▶ PROBLEM STATEMENT
From the first line to the last, copy the material exactly and leave the pictures out.

▶ SUPPLIED MATERIAL
• • • •
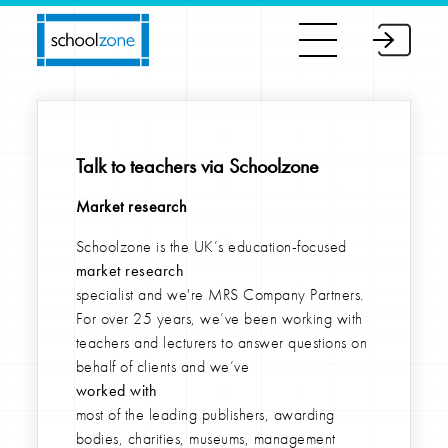
Talk to teachers via Schoolzone
Market research
Schoolzone is the UK’s education-focused
market research
specialist and we're MRS Company Partners.
For over 25 years, we’ve been working with
teachers and lecturers to answer questions on
behalf of clients and we’ve
worked with
most of the leading publishers, awarding
bodies, charities, museums, management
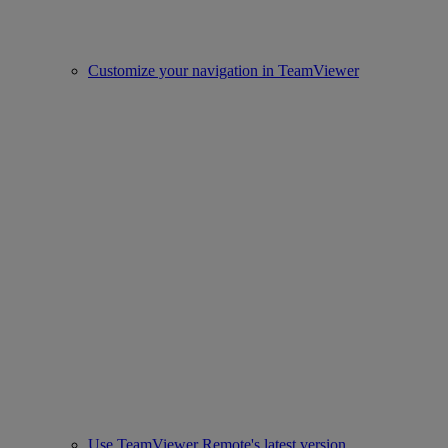
Customize your navigation in TeamViewer
Use TeamViewer Remote's latest version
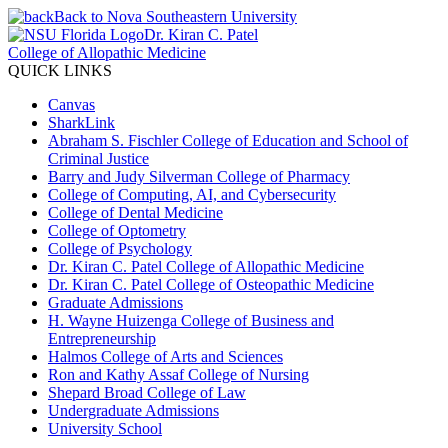
Back to Nova Southeastern University
Dr. Kiran C. Patel
College of Allopathic Medicine
QUICK LINKS
Canvas
SharkLink
Abraham S. Fischler College of Education and School of
Criminal Justice
Barry and Judy Silverman College of Pharmacy
College of Computing, AI, and Cybersecurity
College of Dental Medicine
College of Optometry
College of Psychology
Dr. Kiran C. Patel College of Allopathic Medicine
Dr. Kiran C. Patel College of Osteopathic Medicine
Graduate Admissions
H. Wayne Huizenga College of Business and
Entrepreneurship
Halmos College of Arts and Sciences
Ron and Kathy Assaf College of Nursing
Shepard Broad College of Law
Undergraduate Admissions
University School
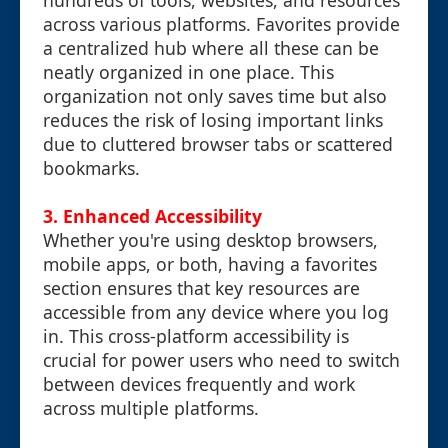
hundreds of tools, websites, and resources
across various platforms. Favorites provide
a centralized hub where all these can be
neatly organized in one place. This
organization not only saves time but also
reduces the risk of losing important links
due to cluttered browser tabs or scattered
bookmarks.
3.
Enhanced Accessibility
Whether you're using desktop browsers,
mobile apps, or both, having a favorites
section ensures that key resources are
accessible from any device where you log
in. This cross-platform accessibility is
crucial for power users who need to switch
between devices frequently and work
across multiple platforms.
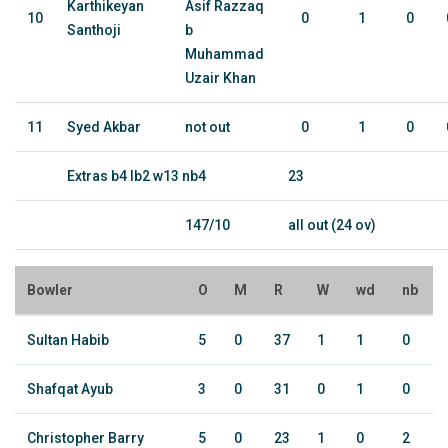
Karthikeyan
Asif Razzaq
10
0
1
0
Santhoji
b
Muhammad
Uzair Khan
11
Syed Akbar
not out
0
1
0
Extras b4 lb2 w13 nb4
23
147/10
all out (24 ov)
Bowler
O
M
R
W
wd
nb
Sultan Habib
5
0
37
1
1
0
Shafqat Ayub
3
0
31
0
1
0
Christopher Barry
5
0
23
1
0
2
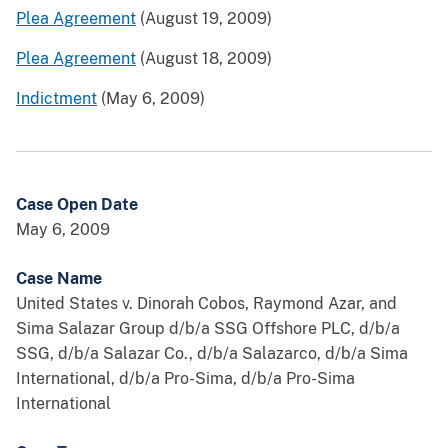
Plea Agreement
(August 19, 2009)
Plea Agreement
(August 18, 2009)
Indictment
(May 6, 2009)
Case Open Date
May 6, 2009
Case Name
United States v. Dinorah Cobos, Raymond Azar, and
Sima Salazar Group d/b/a SSG Offshore PLC, d/b/a
SSG, d/b/a Salazar Co., d/b/a Salazarco, d/b/a Sima
International, d/b/a Pro-Sima, d/b/a Pro-Sima
International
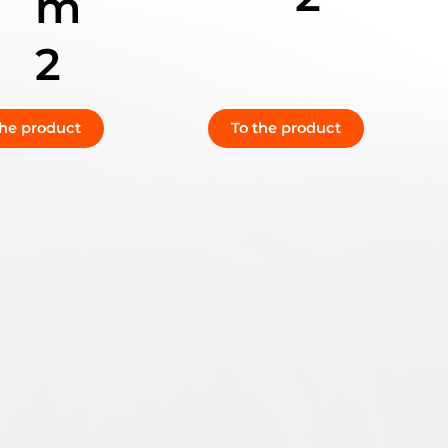
m
2
the product
To the product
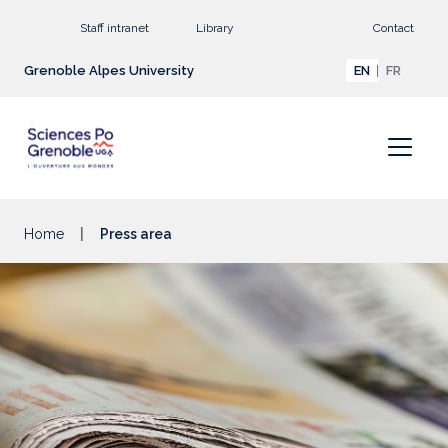
Go to main content
Staff intranet
Library
Contact
Grenoble Alpes University
EN
FR
Home
Press area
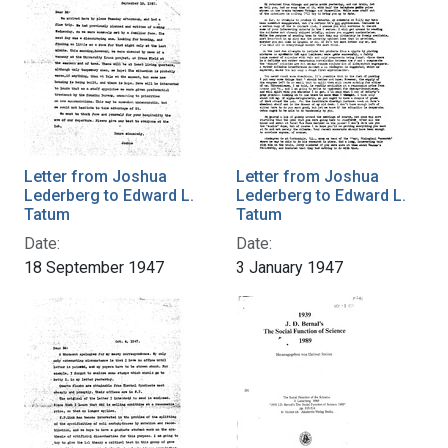
Letter from Joshua
Letter from Joshua
Lederberg to Edward L.
Lederberg to Edward L.
Tatum
Tatum
Date:
Date:
18 September 1947
3 January 1947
• • • •
▶ FINISHED EXERCISE
Talk to teachers via Schoolzone
Market research
Schoolzone is the UK’s education-focused
market research
specialist and we're MRS Company Partners.
For over 25 years, we’ve been working with
teachers and lecturers to answer questions on
behalf of clients and we’ve
worked with
most of the leading publishers, awarding
bodies, charities, museums, management
Customize your navigation in TeamViewer
Use TeamViewer Remote's latest version
Back to Nova Southeastern University
Dr. Kiran C. Patel
College of Allopathic Medicine
QUICK LINKS
Canvas
SharkLink
Abraham S. Fischler College of Education and School of
Criminal Justice
Barry and Judy Silverman College of Pharmacy
College of Computing, AI, and Cybersecurity
College of Dental Medicine
College of Optometry
College of Psychology
Dr. Kiran C. Patel College of Allopathic Medicine
Dr. Kiran C. Patel College of Osteopathic Medicine
Graduate Admissions
H. Wayne Huizenga College of Business and
Entrepreneurship
Halmos College of Arts and Sciences
Ron and Kathy Assaf College of Nursing
Shepard Broad College of Law
Undergraduate Admissions
University School
hundreds of tools, websites, and resources
across various platforms. Favorites provide
a centralized hub where all these can be
neatly organized in one place. This
organization not only saves time but also
reduces the risk of losing important links
due to cluttered browser tabs or scattered
bookmarks.
3.
Enhanced Accessibility
Whether you're using desktop browsers,
mobile apps, or both, having a favorites
section ensures that key resources are
accessible from any device where you log
in. This cross-platform accessibility is
crucial for power users who need to switch
between devices frequently and work
across multiple platforms.
Karthikeyan
Asif Razzaq
10
0
1
0
Santhoji
b
Muhammad
Uzair Khan
11
Syed Akbar
not out
0
1
0
Extras b4 lb2 w13 nb4
23
147/10
all out (24 ov)
Bowler
O
M
R
W
wd
nb
Sultan Habib
5
0
37
1
1
0
Shafqat Ayub
3
0
31
0
1
0
Christopher Barry
5
0
23
1
0
2
Plea Agreement
(August 19, 2009)
Plea Agreement
(August 18, 2009)
Indictment
(May 6, 2009)
Case Open Date
May 6, 2009
Case Name
United States v. Dinorah Cobos, Raymond Azar, and
Sima Salazar Group d/b/a SSG Offshore PLC, d/b/a
SSG, d/b/a Salazar Co., d/b/a Salazarco, d/b/a Sima
International, d/b/a Pro-Sima, d/b/a Pro-Sima
International
m
2
the product
To the product
Go to main content
Staff intranet
Library
Contact
Grenoble Alpes University
EN
FR
Home
Press area
Letter from Joshua
Letter from Joshua
Lederberg to Edward L.
Lederberg to Edward L.
Tatum
Tatum
Date:
Date:
18 September 1947
3 January 1947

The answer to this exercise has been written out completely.